Time for reflection
These are harrowing times. The world is in turmoil because of the coronavirus, which proves once more how vulnerable humanity really is. The entire system has gone completely haywire because of a minuscule, microscopic virus. This is a familiar phenomenon in complexity theory: small causes have enormous and unpredictable effects. Sudden hoarding – wholly unnecessary, incidentally – and the extreme reactions of the stock market are just two examples of the unexpected effects of a small disruption to the system. And yet the shockwave is gigantic. Why does this virus have such a dramatic effect on our feelings of well-being? What are we actually dealing with? And if we look beyond the surface, what is going on? What do we really know about that minuscule coronavirus?

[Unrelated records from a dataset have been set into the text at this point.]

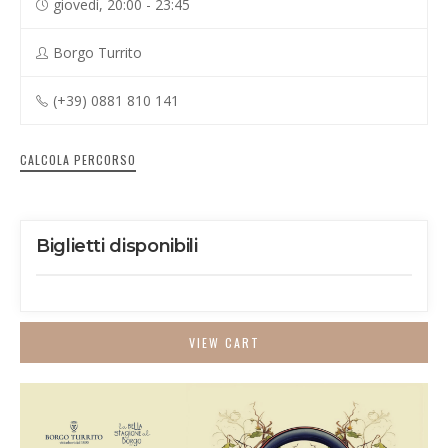
giovedì, 20:00 - 23:45
Borgo Turrito
(+39) 0881 810 141
CALCOLA PERCORSO
Biglietti disponibili
VIEW CART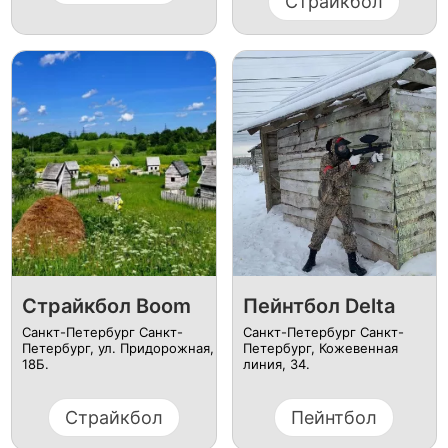
Страйкбол
Страйкбол Boom
Пейнтбол Delta
Санкт-Петербург Санкт-
Санкт-Петербург Санкт-
Петербург, ул. ​Придорожная,
Петербург, ​Кожевенная
18Б.
линия, 34.
Страйкбол
Пейнтбол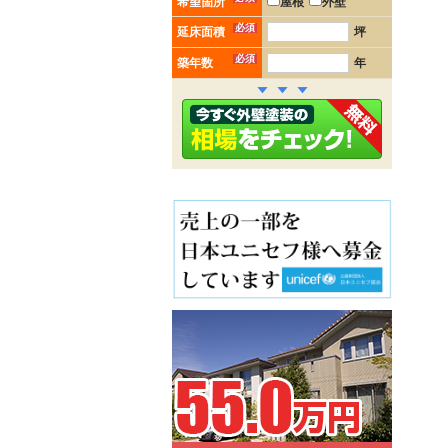
希望箇所
屋根
外壁
必須
延床面積
坪
必須
築年数
年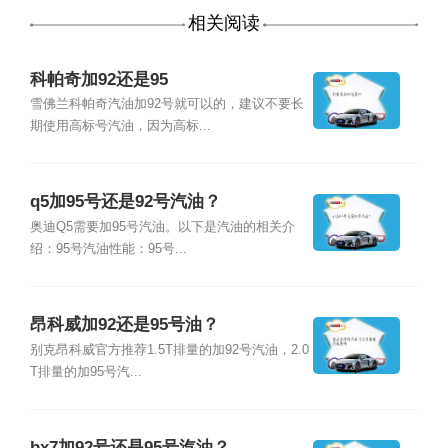
相关阅读
科帕奇加92还是95
雪佛兰科帕奇汽油加92号就可以的，建议不要长
期使用高标号汽油，因为高标...
q5加95号还是92号汽油？
奥迪Q5需要加95号汽油。以下是汽油的相关介
绍：95号汽油性能：95号...
昂科威加92还是95号油？
别克昂科威官方推荐1.5T排量的加92号汽油，2.0
T排量的加95号汽...
bx7加92号还是95号汽油？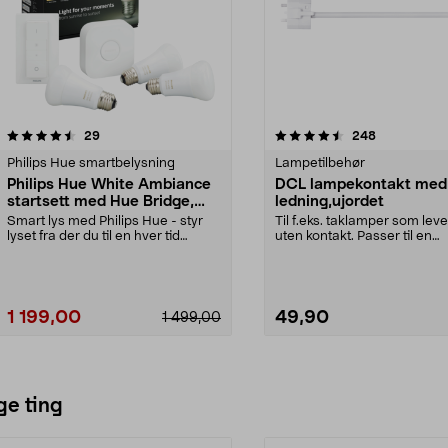
4.5av 5 stjerner
anmeldelser
anmeldelser
29
248
Philips Hue smartbelysning
Lampetilbehør
Philips Hue White Ambiance
DCL lampekontakt med
startsett med Hue Bridge,
ledning,ujordet
LED-pærer og dimmere
Smart lys med Philips Hue - styr
Til f.eks. taklamper som lev
lyset fra der du til en hver tid
uten kontakt. Passer til en
befinner deg. ...
dobbeltisolert arma...
1 199,00
49,90
1 499,00
Legg i handlekurv
Legg i handlekurv
ge ting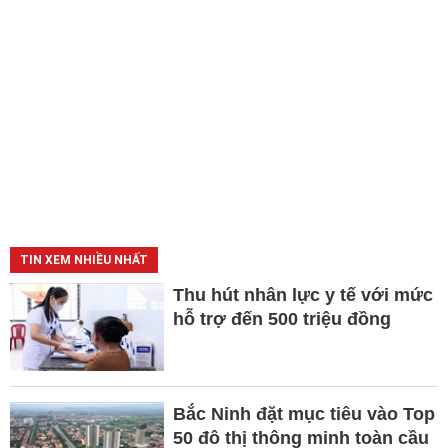
TIN XEM NHIỀU NHẤT
Thu hút nhân lực y tế với mức
hỗ trợ đến 500 triệu đồng
Bắc Ninh đặt mục tiêu vào Top
50 đô thị thông minh toàn cầu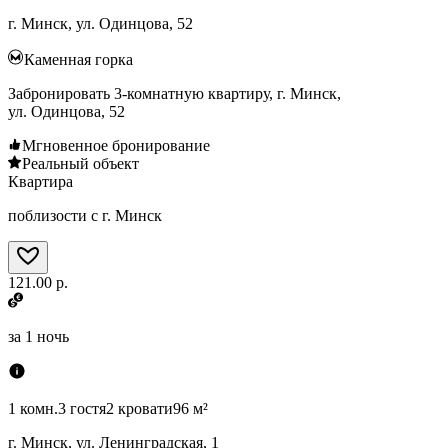
г. Минск, ул. Одинцова, 52
Каменная горка
Забронировать 3-комнатную квартиру, г. Минск,
ул. Одинцова, 52
Мгновенное бронирование
Реальный объект
Квартира
поблизости с г. Минск
121.00 р.
за
1 ночь
1 комн.
3 гостя
2 кровати
96 м²
г. Минск, ул. Ленинградская, 1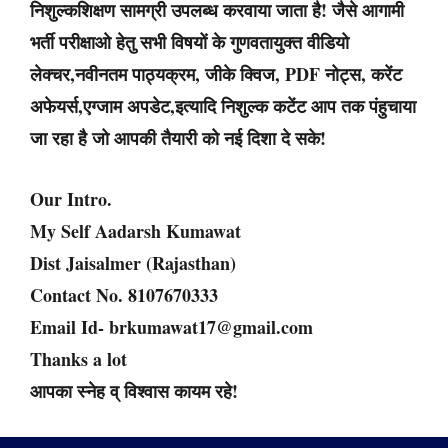
निशुल्कशिक्षण सामग्री उपलब्ध करवाया जाता है! जैसे आगामी
भर्ती परीक्षाओ हेतु सभी विषयों के गुणवतायुक्त वीडियो
लेक्चर,नवीनतम पाठ्यक्रम, जीके क्विज, PDF नोट्स, करेंट
अफेयर्स,एग्जाम अपडेट,इत्यादि निशुल्क कटेंट आप तक पंहुचाया
जा रहा है जो आपकी तैयारी को नई दिशा दे सके!
Our Intro.
My Self Aadarsh Kumawat
Dist Jaisalmer (Rajasthan)
Contact No. 8107670333
Email Id- brkumawat17@gmail.com
Thanks a lot
आपका स्नेह व् विश्वास कायम रहे!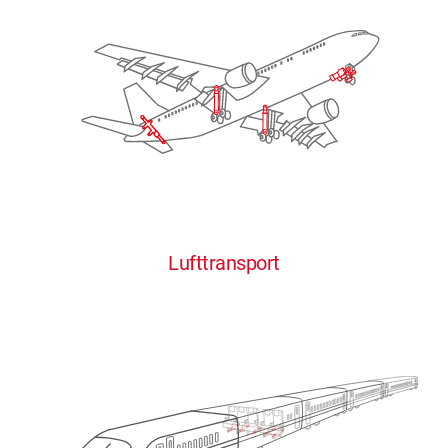
Lufttransport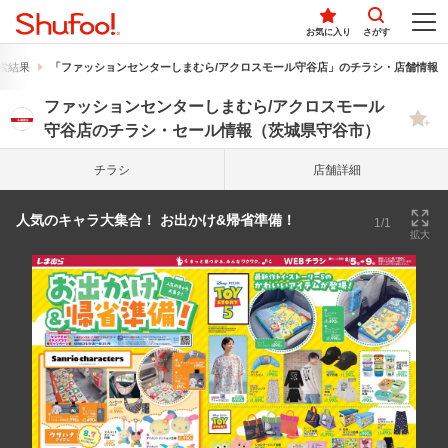
お気に入り
さがす
索結果
「ファッションセンターしまむら/アクロスモール守谷店」のチラシ・店舗情報
ファッションセンターしまむら/アクロスモール
守谷店のチラシ・セール情報（茨城県守谷市）
チラシ
店舗詳細
人気のキャラ大集合！ お出かけ&帰省準備！
1/1
拡大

Ever since the Enlightenment, Western man has presumed he lives in a malleable world. Don’t get me wrong: a world malleable by man. Descartes said it so well, with his celebrated Cogito ergo sum – I think, therefore I am. And because I think I can elucidate, understand and shape the system. This is indeed what we have done for the last few hundred years, and not without consequences. The world was our oyster and we did with it what we saw fit. We are in fact still living under this assumption of malleability. This applies – perhaps even more emphatically – to the economy.
And this is why the blow from that minuscule virus is hitting us so hard. The facts are brutally rubbing our noses in it: not only does the tiny virus constitute a threat to human health, it also shows that we are not ‘in control’ at all, that the world is not malleable and that humans are not ‘Masters of the Universe’. The virus knocks down our implicit worldview and makes us experience our own vulnerability and powerlessness. It doesn’t matter how hard we research it or who we consult, we still have to live with it day-to-day. Plannable, malleable, predictable: all notions that are part of our implicit daily mindset and no longer work.
Hopefully we will have learned a lesson after all the commotion is behind us, because the time has come to thoroughly re-evaluate our social and scientific premises, four centuries after the Enlightenment. And while reconsidering, with any luck we will reflect on some of the fallacies of the last 400 years. Let me give two examples.
First of all, we are not ‘Masters of the Universe’. We aren’t better than the rest. We are part of a larger whole, the ecosystem. And this ecosystem is not ours only, it belongs to all of us. Trees, flowers, animals, bacteria – everything has a role and a valuable place within that living system.
Secondly, the world is not malleable: it shapes itself. The harder we try to control the world, manipulate it and use it for our own goals, the more we destroy. The system is reaching its limits. When this is all over it would be good to have learned at least one thing from that minuscule, microscopic virus.